Danyal, Lee, and Yoshani meandered around another part of The Temples.
“A walking meditation,” Danyal grumbled. “Why are we doing a walking meditation?”
“So that you can look and think and, finally, see,” Yoshani replied, sounding less patient than he had when they’d started this a couple of hours ago.
“I’ll point out that whatever I’m looking at is still blurry enough that I’m not actually seeing much of anything,” Lee complained.
“And we’ve been walking too long. My hip isn’t able to do this much,” Danyal said.
“Then start using your head so you can spare your feet,” Yoshani replied sharply. “And you.” He pointed at Lee. “If you can’t see anything, it’s because you’re being willfully blind.”
Lee stopped walking. So did Danyal. Yoshani continued on a few steps before turning back to join them.

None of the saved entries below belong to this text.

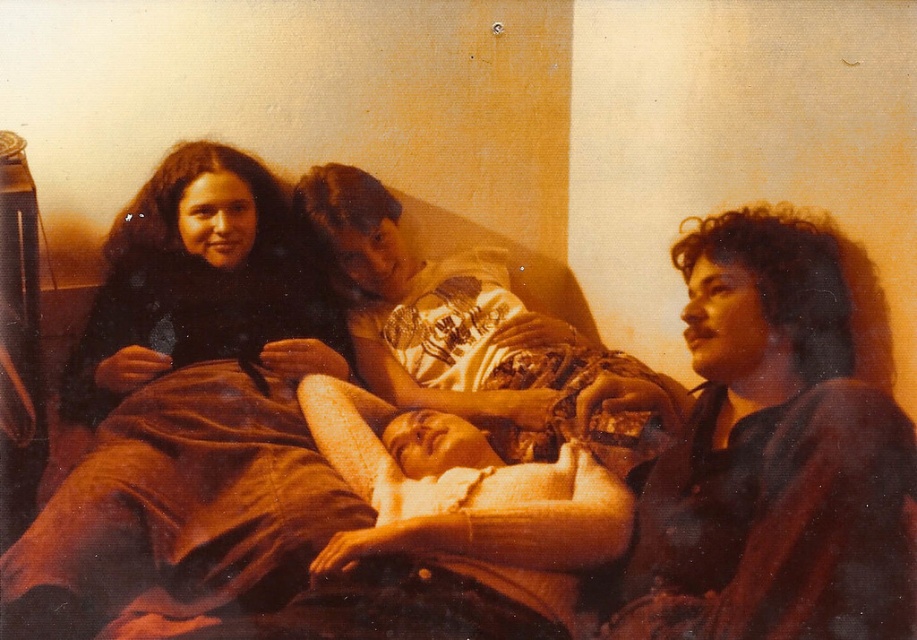 Question: Considering the relative positions of matte white shirt at center and dark brown fur scarf at left in the image provided, where is matte white shirt at center located with respect to dark brown fur scarf at left?

Choices:
 (A) above
 (B) below

Answer: (B)

Question: Does dark brown hair at right appear on the right side of dark brown fur scarf at left?

Choices:
 (A) no
 (B) yes

Answer: (B)

Question: Observing the image, what is the correct spatial positioning of dark brown hair at right in reference to matte white shirt at center?

Choices:
 (A) above
 (B) below

Answer: (B)

Question: Which point is farther to the camera?

Choices:
 (A) dark brown fur scarf at left
 (B) matte white shirt at center

Answer: (A)

Question: Which object is the farthest from the matte white shirt at center?

Choices:
 (A) dark brown fur scarf at left
 (B) dark brown hair at right

Answer: (B)

Question: Which object appears closest to the camera in this image?

Choices:
 (A) matte white shirt at center
 (B) dark brown fur scarf at left

Answer: (A)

“That was harsh,” Danyal said.
“What you hear as harsh, I hear as an end of patience,” Yoshani replied. “The Guide you both asked to stand as your mentor gave you the task of considering what you would need to do your work in the world. I’d had the impression that you both made some decisions already about what you would need, and that this would simply help you determine the physical shape. Instead of following your assignment, you have muttered and complained like cranky children until Glorianna had no desire to listen to either of you. Which is why you are out here walking, and why I, who have no stake in this, offered to accompany you.”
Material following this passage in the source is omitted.